Closed bluss closed 5 years ago
This is a client side work around.
#[derive(Copy, Clone, Debug)]
pub struct F32<S>(pub S);
impl<S> Sample<f32> for F32<S>
where S: Sample<f64>
{
fn sample<R>(&mut self, rng: &mut R) -> f32 where R: Rng {
self.0.sample(rng) as f32
}
}
impl<S> IndependentSample<f32> for F32<S>
where S: IndependentSample<f64>
{
fn ind_sample<R>(&self, rng: &mut R) -> f32 where R: Rng {
self.0.ind_sample(rng) as f32
}
}
I think this is doable, but would require re-implementing quite a few algorithms, e.g. the ziggurat
function is tuned specifically for f64
. @pitdicker I think it would be straightforward to add an f32
variant if we wanted to?
The real question is: is there a good reason to use f32 implementations? On GPUs, yes, but on CPUs, I'd have thought it would be better to do the computation in f64
(or even 80-bit or whatever precision the CPU supports), then to cast down afterwards is data size is an issue. This would preserve more precision though the calculation.

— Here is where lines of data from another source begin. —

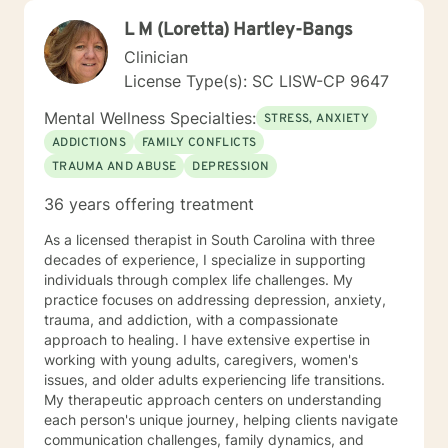
L M (Loretta) Hartley-Bangs
Clinician
License Type(s): SC LISW-CP 9647
Mental Wellness Specialties:
STRESS, ANXIETY
ADDICTIONS
FAMILY CONFLICTS
TRAUMA AND ABUSE
DEPRESSION
36 years offering treatment
As a licensed therapist in South Carolina with three
decades of experience, I specialize in supporting
individuals through complex life challenges. My
practice focuses on addressing depression, anxiety,
trauma, and addiction, with a compassionate
approach to healing. I have extensive expertise in
working with young adults, caregivers, women's
issues, and older adults experiencing life transitions.
My therapeutic approach centers on understanding
each person's unique journey, helping clients navigate
communication challenges, family dynamics, and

is there a good reason to use f32 implementations?
In principle, it should be faster, especially if the code can be vectorized. However, the current API generating one float at a time is not well suited for vectorization.
No, it's not — but nor are many applications. If performance improvements are a goal then one should start with a specific problem needing (and able to take advantage of) the optimisations.
Also, I don't expect f32
would be much faster than f64
for most tasks on modern CPUs, except with vectorisation — and excepting 32-bit ARM.
but nor are many applications.
I'm not so sure about that. I think a lot of applications could benefit from generating 4 floats at a time (for instance, rejection sampling and sampling from the unit sphere).
@pitdicker I think it would be straightforward to add an f32 variant if we wanted to?
Yes, I think so to. It would mean updating the ziggurat_tables.py
script, and probably a little creative macro use in the distributions code.
I always thought of this issue as something nice that we should do, with just the question of 'when' remaining. We definitely should figure out how to make better use of vectorisation someday though.
@fizyk20 As you are already working on/with the distributions code, what do you think? Or would you be interested?
@pitdicker I don't really have an opinion here :grin:
f32 variants don't make too much sense for Poisson and binomial distributions, which I've been involved with, as they are inherently discrete. It might make sense to make u32/u16/u8/i64/...etc. variants, though - but this would probably mean that more type annotations would be required in code using the API (harder for type inference when there are so many similar possibilities).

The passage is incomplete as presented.